Jeffrey Sparks (Brigham and Women’s Hospital, Boston, Massachusetts, USA) and study co-authors analyzed data from 902 women with RA and 7884 matched controls in the Nurses’ Health Study, finding that 41.1% of the RA patients and 29.2% of controls died over a mean follow-up of 17.0 years and 18.4 years, respectively.

They categorized participants, based on weight change between the period 2–4 years before and 2–4 years after disease diagnosis, into stable weight (change of ≤10 lb), and mild (loss or gain of >10–20 lb), moderate (loss or gain of >20–30 lb), or severe (loss or gain of >30 lb) weight change. Controls were grouped based on weight change over a comparable timeframe.

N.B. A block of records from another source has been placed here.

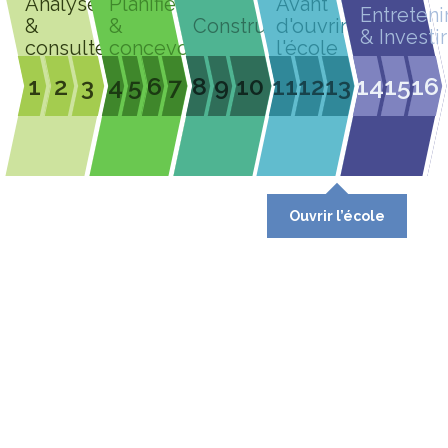
Analyser
Planifier
Avant
Entreteni
&
&
Construire
d'ouvrir
& Investir
consulter
concevoir
l'école
1
2
3
4
5
6
7
8
9
10
11
12
13
14
15
16
Ouvrir l’école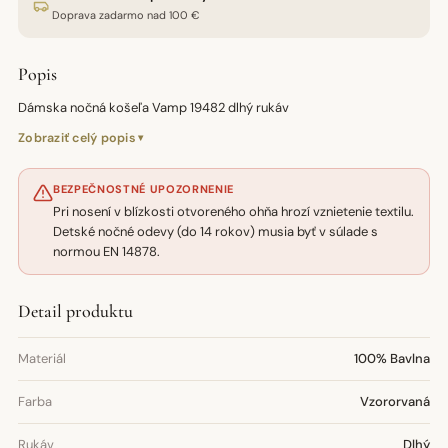
Doprava zadarmo nad 100 €
Popis
Dámska nočná košeľa Vamp 19482 dlhý rukáv
Zobraziť celý popis
BEZPEČNOSTNÉ UPOZORNENIE
Pri nosení v blízkosti otvoreného ohňa hrozí vznietenie textilu.
Detské nočné odevy (do 14 rokov) musia byť v súlade s
normou EN 14878.
Detail produktu
Materiál
100% Bavlna
Farba
Vzororvaná
Rukáv
Dlhý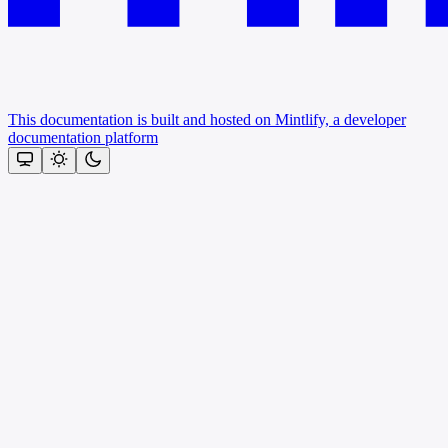
This documentation is built and hosted on Mintlify, a developer
documentation platform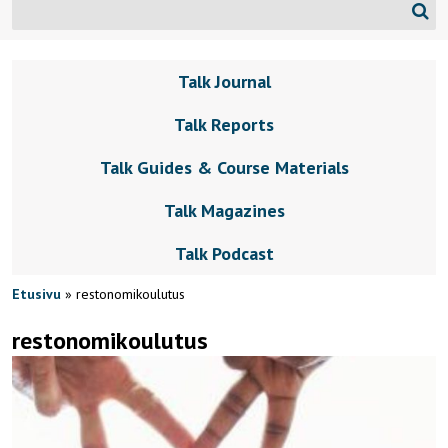
Talk Journal
Talk Reports
Talk Guides & Course Materials
Talk Magazines
Talk Podcast
Etusivu
»
restonomikoulutus
restonomikoulutus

“We studied weight change during the period around the time of the RA diagnosis, because weight change during this period is more likely to be related to intrinsic disease processes rather than general aging processes,” explain Sparks and colleagues.

They found that RA patients who experienced severe weight loss had more than double the risk for mortality than those who maintained a stable weight around the time of diagnosis, with a hazard ratio (HR) of 2.78 after adjustment for factors including smoking, physical activity, and comorbidities, and a HR of 2.71 after additional adjustment for markers of disease severity.

These findings suggest that RA severity factors of serologic status, rheumatoid nodules, and radiographic erosions, “did not explain the increased risk,” say the researchers.

Severe weight loss versus stable weight was also associated with an attenuated, but still statistically significant, increased risk for mortality among the women without RA (adjusted HR=2.16).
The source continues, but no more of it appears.